Apartment lights like a patchwork quilt blink, lost on a train going someplace in the night. Somewhere along the way, spark should yield light. The circuitry should close, the current must loop, but there are things that can never be recovered: a MetroCard my room ate, raindrops, my grandfather’s memory—like the feeling of being a child: awe, fear and firstness. The first wondering of what it would be like to be lost outside the glass in smoky evening—all mystery and scent of burnt air and night, reflectionless: pathway through the tesseract. The first wondering of climbing up the supporters of bridges, elevated tracks—cool metal against fingertips. The fading remembrance of jungle gyms and seesaws frozen in seven years old, becoming more of a dream as time passes. Maybe that’s what it’s like to forget: losing the mirror-boundary of glass between dream and experience, between haze and cloud.

 

How does a body tell itself slow to stop in its tracks?

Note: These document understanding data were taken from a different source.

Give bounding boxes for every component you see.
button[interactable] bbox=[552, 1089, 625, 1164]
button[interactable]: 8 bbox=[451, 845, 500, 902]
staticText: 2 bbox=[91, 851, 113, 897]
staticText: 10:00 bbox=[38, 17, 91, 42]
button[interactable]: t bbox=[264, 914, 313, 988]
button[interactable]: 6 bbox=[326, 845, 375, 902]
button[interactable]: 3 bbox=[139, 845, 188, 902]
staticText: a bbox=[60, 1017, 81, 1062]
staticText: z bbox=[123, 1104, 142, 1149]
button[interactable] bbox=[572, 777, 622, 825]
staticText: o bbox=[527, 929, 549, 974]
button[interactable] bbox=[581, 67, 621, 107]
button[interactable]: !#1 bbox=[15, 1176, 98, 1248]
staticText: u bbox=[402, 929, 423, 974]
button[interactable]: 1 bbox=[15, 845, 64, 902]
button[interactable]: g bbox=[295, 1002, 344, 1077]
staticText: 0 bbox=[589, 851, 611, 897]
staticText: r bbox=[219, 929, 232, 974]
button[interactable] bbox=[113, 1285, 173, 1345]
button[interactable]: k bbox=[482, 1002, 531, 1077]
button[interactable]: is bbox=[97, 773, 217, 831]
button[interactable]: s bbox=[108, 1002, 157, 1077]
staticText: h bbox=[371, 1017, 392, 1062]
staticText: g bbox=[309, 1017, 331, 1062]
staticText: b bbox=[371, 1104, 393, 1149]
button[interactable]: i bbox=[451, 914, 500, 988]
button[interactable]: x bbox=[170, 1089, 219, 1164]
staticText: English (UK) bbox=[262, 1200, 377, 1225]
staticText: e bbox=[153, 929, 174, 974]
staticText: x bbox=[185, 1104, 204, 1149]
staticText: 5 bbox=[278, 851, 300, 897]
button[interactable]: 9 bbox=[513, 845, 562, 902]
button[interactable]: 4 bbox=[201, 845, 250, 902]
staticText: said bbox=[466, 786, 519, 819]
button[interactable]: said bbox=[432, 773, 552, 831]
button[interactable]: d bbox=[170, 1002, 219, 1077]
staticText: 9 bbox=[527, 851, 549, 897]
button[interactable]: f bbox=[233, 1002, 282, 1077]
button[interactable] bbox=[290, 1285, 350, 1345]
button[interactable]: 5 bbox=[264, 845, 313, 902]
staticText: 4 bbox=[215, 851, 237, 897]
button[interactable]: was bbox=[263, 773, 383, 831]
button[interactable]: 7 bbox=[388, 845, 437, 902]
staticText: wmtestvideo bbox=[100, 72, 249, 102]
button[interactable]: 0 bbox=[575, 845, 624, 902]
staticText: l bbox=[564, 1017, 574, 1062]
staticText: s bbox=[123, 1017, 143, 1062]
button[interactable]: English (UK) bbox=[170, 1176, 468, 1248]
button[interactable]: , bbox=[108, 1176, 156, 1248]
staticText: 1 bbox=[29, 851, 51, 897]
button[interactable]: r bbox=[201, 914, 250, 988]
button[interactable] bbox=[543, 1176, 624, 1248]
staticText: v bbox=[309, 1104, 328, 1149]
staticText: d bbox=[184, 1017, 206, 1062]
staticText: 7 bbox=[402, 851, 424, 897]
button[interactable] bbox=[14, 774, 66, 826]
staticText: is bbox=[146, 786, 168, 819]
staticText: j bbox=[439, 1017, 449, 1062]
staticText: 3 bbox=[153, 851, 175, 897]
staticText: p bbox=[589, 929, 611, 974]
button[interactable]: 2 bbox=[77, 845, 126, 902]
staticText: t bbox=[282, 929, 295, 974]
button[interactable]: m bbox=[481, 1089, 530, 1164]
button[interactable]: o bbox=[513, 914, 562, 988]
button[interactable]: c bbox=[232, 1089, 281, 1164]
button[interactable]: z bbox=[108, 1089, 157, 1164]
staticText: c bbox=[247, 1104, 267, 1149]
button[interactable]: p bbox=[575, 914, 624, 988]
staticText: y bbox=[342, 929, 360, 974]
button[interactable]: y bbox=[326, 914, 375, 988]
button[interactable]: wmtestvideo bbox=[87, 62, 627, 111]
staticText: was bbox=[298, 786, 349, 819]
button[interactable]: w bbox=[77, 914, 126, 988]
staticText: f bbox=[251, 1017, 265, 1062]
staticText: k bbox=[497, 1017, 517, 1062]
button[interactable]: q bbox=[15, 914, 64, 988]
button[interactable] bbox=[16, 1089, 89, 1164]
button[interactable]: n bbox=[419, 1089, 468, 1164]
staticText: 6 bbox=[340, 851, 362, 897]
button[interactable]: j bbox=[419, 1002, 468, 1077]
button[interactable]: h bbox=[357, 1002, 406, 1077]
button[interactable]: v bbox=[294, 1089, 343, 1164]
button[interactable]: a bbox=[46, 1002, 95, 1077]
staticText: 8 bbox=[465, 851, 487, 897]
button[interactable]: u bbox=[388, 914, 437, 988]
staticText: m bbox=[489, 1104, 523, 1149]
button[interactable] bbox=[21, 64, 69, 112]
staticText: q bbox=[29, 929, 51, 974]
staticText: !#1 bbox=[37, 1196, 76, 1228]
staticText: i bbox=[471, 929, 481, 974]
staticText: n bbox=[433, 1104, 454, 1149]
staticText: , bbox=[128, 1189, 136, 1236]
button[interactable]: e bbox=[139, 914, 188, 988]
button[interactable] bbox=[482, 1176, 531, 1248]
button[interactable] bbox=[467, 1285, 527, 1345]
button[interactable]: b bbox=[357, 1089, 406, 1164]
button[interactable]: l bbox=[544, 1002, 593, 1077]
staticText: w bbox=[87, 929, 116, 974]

When does it decide that keeping a circuit board functioning is more than it can manage? How does a body lose its spark; how does it ration its last reserves to hum dimly but not past the threshold of awareness?  Does it know when it will run out, let go and fly off the swing, shatter the bounds of an invisible wall? Three hours to clear out the room after one passes, they tell you. Out of the drawers comes a childhood toy: a twisty, segmented rainbow loop that young or memoried hands can shape.

 

The little boy swings around a subway pole, little hands and legs wrapped around it.  His voice squeals through silence as he twirls around to face in my direction; I look up and smile at him and he smiles back, I think. Or he just smiles, because children smile. His bright eyes take in everything: old men and young punks, reminiscence in the tracks, cloud swaying against tree; he glances out the looking glass to life rising and setting as the sun. The child points, leaning against the pole, stretching his arms out for a second like he's flying.